● **Task description**
The line with "Foundation Issues: Cracks in the foundation", the line with "synthetic and bioengineered", and all lines between them in the material below: return these exactly, and no others.

● **Task input**
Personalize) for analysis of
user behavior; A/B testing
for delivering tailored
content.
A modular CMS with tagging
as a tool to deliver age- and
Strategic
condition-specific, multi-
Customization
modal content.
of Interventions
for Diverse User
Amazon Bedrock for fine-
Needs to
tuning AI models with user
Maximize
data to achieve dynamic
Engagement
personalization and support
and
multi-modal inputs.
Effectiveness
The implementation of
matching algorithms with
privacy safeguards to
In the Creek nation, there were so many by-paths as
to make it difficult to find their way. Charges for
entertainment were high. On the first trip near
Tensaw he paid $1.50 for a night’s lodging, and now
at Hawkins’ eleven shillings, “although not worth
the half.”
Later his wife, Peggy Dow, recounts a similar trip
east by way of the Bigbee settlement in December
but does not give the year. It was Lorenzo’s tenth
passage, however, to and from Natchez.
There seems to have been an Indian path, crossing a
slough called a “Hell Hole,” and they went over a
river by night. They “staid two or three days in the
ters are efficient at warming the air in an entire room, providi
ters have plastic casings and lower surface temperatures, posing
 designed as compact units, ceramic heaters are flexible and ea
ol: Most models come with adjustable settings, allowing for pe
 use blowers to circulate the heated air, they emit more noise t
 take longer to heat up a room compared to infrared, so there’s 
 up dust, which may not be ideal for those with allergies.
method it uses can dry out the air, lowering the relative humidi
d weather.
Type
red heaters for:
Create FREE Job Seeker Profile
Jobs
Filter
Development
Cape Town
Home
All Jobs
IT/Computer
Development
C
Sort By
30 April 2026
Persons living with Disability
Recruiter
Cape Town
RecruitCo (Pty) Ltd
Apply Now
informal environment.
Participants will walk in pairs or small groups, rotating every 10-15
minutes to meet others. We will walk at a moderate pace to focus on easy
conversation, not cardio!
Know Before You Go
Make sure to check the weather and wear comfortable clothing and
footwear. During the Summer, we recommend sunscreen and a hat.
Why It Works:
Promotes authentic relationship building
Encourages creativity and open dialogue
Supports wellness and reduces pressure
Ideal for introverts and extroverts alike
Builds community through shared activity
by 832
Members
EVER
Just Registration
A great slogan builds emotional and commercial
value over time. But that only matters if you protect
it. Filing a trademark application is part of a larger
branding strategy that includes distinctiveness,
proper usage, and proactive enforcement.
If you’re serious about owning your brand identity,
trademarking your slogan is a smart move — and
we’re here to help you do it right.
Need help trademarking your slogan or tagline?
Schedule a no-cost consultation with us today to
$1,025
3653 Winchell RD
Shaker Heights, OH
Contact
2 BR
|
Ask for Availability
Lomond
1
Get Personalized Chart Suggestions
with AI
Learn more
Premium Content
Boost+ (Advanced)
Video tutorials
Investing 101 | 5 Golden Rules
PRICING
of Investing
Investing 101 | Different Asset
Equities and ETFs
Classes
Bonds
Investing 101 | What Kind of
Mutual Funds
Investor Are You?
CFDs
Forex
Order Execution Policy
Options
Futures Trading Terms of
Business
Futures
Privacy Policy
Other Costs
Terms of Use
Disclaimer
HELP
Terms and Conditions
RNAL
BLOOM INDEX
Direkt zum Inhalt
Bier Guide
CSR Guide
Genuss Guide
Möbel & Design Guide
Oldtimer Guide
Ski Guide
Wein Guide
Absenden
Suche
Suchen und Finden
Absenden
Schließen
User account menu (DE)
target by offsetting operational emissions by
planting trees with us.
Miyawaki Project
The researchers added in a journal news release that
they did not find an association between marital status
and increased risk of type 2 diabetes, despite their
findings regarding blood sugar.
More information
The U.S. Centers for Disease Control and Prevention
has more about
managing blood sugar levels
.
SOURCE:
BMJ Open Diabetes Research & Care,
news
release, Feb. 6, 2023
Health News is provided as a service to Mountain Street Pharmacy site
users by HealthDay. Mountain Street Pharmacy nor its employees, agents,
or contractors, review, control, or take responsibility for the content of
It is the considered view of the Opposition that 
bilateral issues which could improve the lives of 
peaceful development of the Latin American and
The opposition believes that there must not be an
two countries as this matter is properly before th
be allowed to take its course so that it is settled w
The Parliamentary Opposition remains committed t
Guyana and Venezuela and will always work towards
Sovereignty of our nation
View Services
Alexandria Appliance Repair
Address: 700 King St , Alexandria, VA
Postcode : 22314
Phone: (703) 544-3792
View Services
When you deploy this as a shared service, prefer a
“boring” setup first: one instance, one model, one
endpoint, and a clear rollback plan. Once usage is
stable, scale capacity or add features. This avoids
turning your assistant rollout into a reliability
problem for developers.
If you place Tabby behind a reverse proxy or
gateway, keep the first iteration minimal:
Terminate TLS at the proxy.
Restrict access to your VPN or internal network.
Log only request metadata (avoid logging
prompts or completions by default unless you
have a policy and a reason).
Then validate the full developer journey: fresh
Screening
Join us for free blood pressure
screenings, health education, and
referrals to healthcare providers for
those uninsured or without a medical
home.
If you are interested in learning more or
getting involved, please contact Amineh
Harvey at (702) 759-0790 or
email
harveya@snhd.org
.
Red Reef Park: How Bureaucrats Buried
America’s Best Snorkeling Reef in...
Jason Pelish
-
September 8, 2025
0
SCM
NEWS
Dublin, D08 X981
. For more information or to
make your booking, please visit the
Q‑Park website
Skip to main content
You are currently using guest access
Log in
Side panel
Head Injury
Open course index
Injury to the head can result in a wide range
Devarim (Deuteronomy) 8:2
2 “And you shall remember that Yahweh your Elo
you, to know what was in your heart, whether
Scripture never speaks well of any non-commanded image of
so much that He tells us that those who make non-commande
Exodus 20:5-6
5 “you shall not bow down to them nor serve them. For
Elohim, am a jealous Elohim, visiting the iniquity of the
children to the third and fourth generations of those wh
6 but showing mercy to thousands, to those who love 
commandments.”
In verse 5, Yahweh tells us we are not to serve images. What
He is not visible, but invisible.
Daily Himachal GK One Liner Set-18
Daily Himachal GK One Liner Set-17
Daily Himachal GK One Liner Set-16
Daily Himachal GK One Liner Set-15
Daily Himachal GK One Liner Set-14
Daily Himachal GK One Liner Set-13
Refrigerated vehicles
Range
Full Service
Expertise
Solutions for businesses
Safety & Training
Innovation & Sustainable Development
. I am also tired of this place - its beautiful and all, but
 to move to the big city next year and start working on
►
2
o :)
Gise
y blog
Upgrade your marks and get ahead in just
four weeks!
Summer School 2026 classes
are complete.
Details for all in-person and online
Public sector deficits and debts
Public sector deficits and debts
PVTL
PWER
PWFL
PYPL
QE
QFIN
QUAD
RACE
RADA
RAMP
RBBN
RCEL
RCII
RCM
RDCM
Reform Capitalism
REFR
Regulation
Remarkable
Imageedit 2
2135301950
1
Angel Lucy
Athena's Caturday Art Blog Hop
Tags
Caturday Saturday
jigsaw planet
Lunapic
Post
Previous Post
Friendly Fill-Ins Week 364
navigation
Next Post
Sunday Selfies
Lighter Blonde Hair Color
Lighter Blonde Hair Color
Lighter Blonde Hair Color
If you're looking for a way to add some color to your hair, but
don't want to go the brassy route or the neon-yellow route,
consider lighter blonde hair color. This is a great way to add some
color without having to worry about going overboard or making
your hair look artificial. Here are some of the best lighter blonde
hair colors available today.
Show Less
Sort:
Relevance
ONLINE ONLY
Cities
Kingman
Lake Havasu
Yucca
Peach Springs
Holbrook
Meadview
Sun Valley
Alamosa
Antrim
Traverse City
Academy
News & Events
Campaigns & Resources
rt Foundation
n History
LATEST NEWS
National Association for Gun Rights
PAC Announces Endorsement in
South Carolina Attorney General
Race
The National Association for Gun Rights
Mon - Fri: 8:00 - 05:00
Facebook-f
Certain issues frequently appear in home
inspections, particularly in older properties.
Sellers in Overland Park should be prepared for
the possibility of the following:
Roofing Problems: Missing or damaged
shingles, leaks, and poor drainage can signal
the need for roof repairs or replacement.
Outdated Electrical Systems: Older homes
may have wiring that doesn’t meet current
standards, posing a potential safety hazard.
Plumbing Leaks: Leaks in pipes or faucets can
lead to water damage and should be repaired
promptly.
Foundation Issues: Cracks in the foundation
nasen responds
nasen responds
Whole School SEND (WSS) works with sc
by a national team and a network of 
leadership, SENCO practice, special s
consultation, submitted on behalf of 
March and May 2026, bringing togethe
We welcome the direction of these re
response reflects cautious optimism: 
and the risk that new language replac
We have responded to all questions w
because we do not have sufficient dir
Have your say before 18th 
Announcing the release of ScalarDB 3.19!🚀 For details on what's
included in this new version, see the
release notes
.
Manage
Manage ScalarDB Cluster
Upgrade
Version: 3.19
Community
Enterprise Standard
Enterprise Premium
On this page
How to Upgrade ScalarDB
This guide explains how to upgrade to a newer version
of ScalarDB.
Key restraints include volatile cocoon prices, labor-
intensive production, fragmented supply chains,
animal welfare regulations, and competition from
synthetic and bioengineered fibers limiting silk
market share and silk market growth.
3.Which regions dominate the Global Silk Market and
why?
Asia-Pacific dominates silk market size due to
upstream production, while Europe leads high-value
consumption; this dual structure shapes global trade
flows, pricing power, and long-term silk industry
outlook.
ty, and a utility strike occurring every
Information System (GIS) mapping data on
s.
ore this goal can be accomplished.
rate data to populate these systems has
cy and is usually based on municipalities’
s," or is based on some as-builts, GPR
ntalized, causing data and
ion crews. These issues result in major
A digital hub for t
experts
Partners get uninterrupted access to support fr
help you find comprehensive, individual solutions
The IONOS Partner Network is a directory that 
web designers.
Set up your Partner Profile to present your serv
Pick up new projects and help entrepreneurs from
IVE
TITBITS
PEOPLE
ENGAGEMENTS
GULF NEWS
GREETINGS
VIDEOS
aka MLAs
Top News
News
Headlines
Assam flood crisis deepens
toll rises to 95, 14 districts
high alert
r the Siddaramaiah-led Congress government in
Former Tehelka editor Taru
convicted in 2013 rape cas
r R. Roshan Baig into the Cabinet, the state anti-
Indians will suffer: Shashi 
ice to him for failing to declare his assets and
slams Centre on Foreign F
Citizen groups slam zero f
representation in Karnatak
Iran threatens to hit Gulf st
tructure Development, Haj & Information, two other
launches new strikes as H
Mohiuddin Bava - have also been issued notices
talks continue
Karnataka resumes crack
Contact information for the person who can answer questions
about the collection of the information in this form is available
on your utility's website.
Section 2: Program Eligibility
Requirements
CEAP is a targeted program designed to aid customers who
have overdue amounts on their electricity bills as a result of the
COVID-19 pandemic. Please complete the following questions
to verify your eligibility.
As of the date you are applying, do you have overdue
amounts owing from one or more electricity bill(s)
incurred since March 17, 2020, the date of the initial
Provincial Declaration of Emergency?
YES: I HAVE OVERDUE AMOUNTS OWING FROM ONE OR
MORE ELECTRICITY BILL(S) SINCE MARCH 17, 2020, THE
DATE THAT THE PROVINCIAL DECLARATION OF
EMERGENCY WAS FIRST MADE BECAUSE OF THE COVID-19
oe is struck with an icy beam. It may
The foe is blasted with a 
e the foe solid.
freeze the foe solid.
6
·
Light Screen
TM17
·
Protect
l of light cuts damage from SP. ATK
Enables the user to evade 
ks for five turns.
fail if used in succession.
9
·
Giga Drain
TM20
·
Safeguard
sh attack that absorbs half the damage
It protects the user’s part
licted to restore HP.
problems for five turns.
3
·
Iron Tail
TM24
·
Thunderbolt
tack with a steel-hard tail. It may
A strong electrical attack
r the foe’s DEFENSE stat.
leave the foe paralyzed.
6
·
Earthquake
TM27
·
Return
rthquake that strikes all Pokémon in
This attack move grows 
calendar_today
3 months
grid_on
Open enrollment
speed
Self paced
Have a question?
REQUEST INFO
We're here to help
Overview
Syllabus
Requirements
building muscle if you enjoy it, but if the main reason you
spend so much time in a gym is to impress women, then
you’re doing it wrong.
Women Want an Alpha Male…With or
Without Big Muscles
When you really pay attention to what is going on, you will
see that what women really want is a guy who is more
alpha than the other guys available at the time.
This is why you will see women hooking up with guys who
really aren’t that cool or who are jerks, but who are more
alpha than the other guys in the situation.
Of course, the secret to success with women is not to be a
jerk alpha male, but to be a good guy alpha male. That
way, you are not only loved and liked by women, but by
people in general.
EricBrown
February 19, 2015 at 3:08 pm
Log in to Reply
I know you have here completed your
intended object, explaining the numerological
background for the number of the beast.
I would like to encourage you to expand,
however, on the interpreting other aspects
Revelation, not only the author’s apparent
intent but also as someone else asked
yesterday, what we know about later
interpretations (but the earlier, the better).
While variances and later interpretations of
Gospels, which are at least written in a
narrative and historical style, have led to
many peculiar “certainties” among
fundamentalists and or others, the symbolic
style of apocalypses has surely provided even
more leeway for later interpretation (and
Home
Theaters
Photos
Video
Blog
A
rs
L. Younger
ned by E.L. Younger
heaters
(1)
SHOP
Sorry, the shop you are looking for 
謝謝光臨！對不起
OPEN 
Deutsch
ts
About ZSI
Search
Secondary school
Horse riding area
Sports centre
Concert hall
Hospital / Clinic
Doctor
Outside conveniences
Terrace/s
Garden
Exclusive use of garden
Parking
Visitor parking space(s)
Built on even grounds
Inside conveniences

● **Solution to this task**
Foundation Issues: Cracks in the foundation
nasen responds
nasen responds
Whole School SEND (WSS) works with sc
by a national team and a network of 
leadership, SENCO practice, special s
consultation, submitted on behalf of 
March and May 2026, bringing togethe
We welcome the direction of these re
response reflects cautious optimism: 
and the risk that new language replac
We have responded to all questions w
because we do not have sufficient dir
Have your say before 18th 
Announcing the release of ScalarDB 3.19!🚀 For details on what's
included in this new version, see the
release notes
.
Manage
Manage ScalarDB Cluster
Upgrade
Version: 3.19
Community
Enterprise Standard
Enterprise Premium
On this page
How to Upgrade ScalarDB
This guide explains how to upgrade to a newer version
of ScalarDB.
Key restraints include volatile cocoon prices, labor-
intensive production, fragmented supply chains,
animal welfare regulations, and competition from
synthetic and bioengineered fibers limiting silk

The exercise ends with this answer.